Inoltre, dopo l’attentato, i Calabrese si sarebbero appostati nel giardino di casa in attesa degli «sbirri» o della vittima che insieme al fratello si sarebbe potuta vendicare. Addirittura, uno dei Calabrese, avrebbe consigliato agli altri che, in caso di «visite» da parte delle vittime, avrebbero dovuto sparargli in testa, mentre nel caso dell’arrivo della polizia, avrebbero dovuto nascondere le armi in mezzo al fieno. Le intercettazioni hanno permesso di delineare una estrema pericolosità della famiglia Calabrese, che sarebbe stata pronta anche a portare a termine l’omicidio, una volta rimessi in libertà.
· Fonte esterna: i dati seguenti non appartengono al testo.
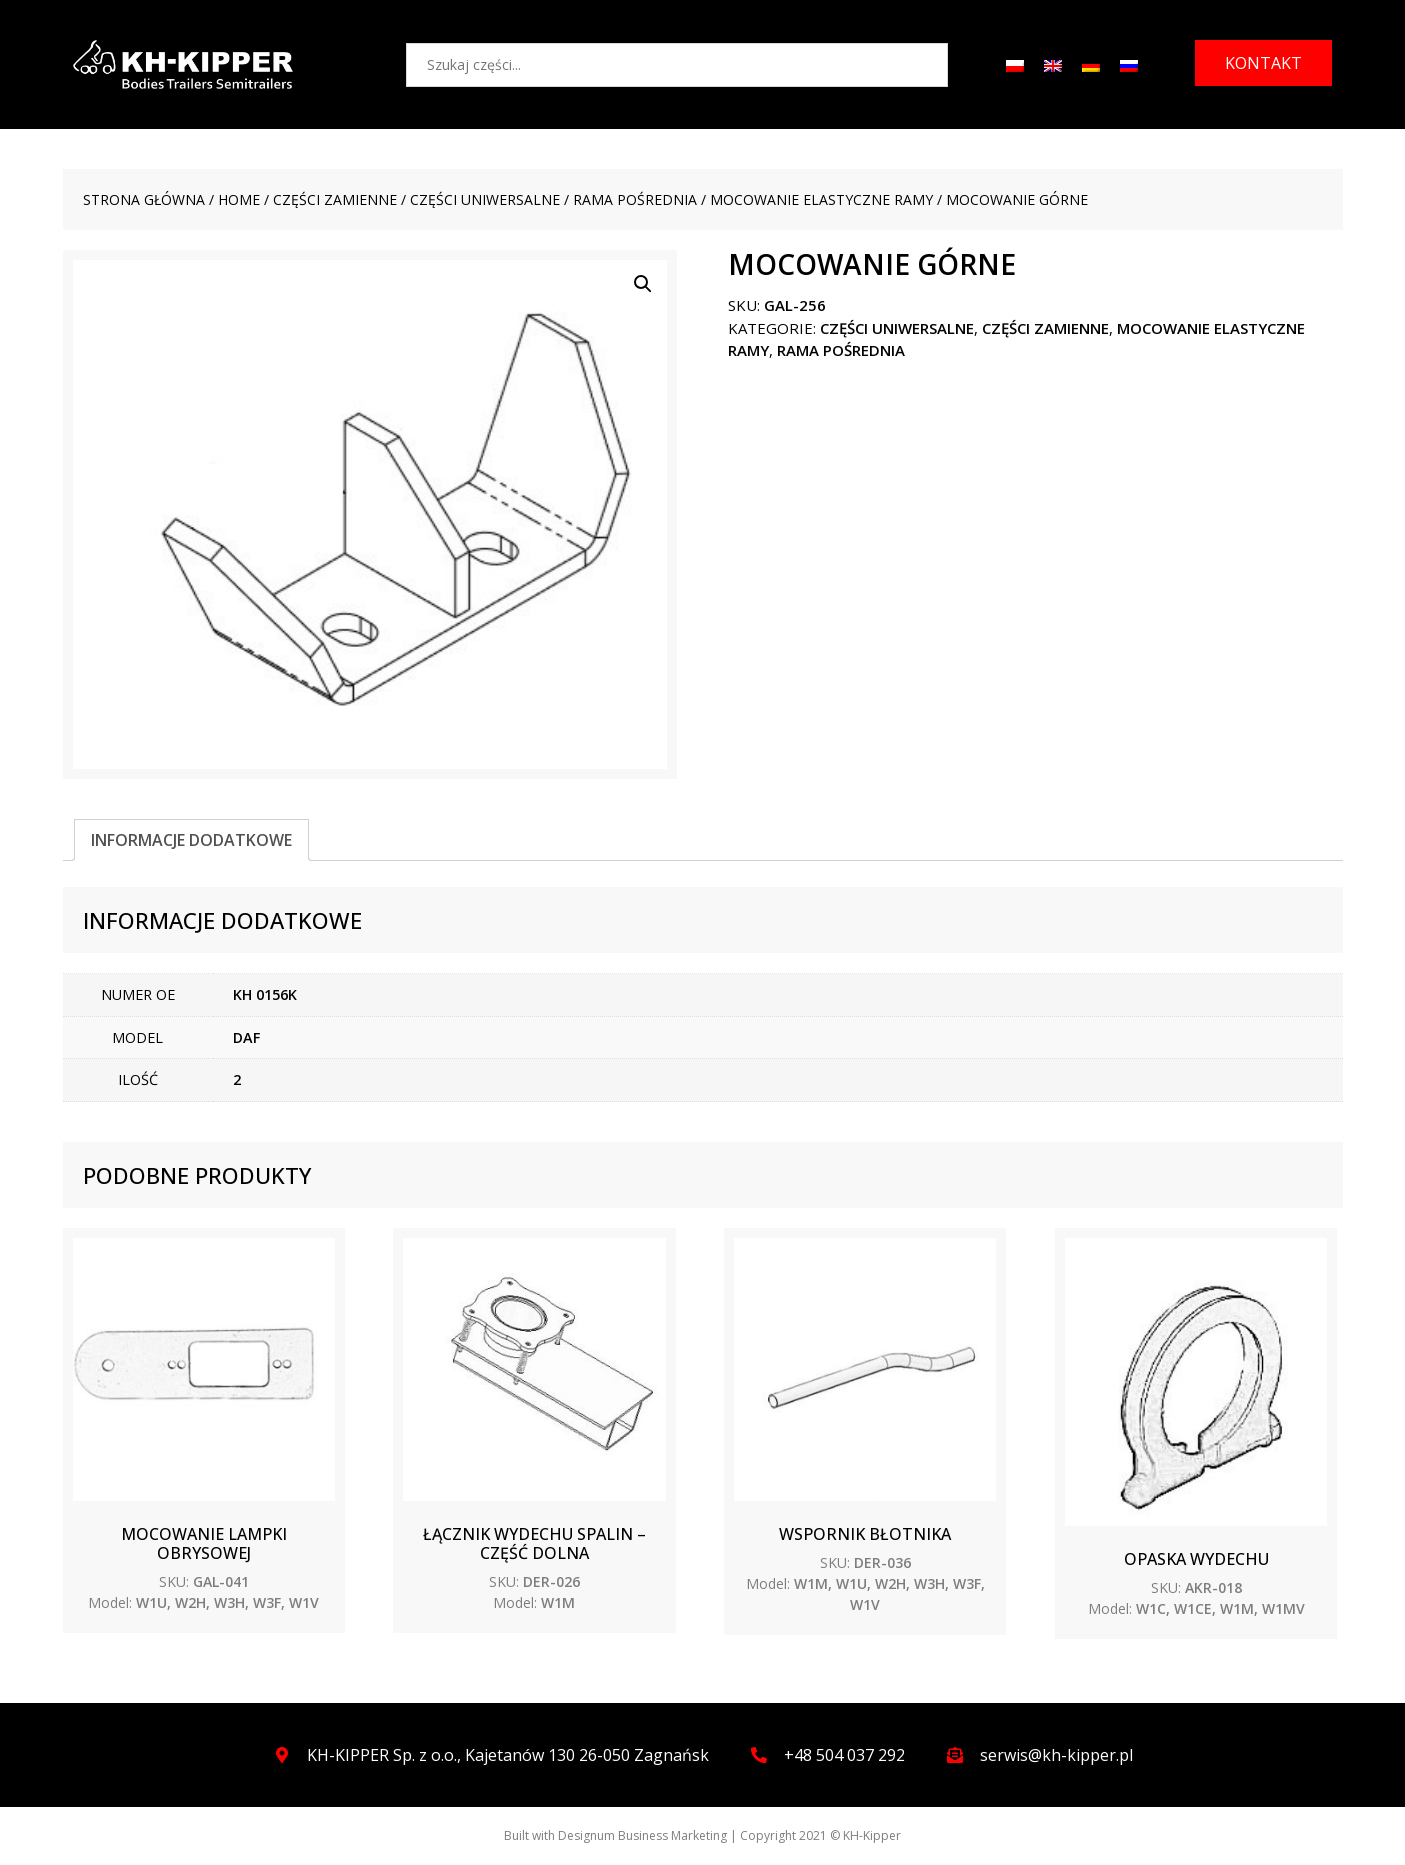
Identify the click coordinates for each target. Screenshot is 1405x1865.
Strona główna (144, 199)
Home (239, 199)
Gaetano e Angelo Calabrese, una volta sorpresi, non hanno apposto alcuna resistenza e in pochi minuti sono stati perquisiti e condotti negli uffici della squadra mobile. Dopo il fotosegnalamento da parte della polizia scientifica, tutti e due hanno raggiunto i familiari nel carcere di Ragusa, dove resteranno a disposizione dell’autorità giudiziaria iblea.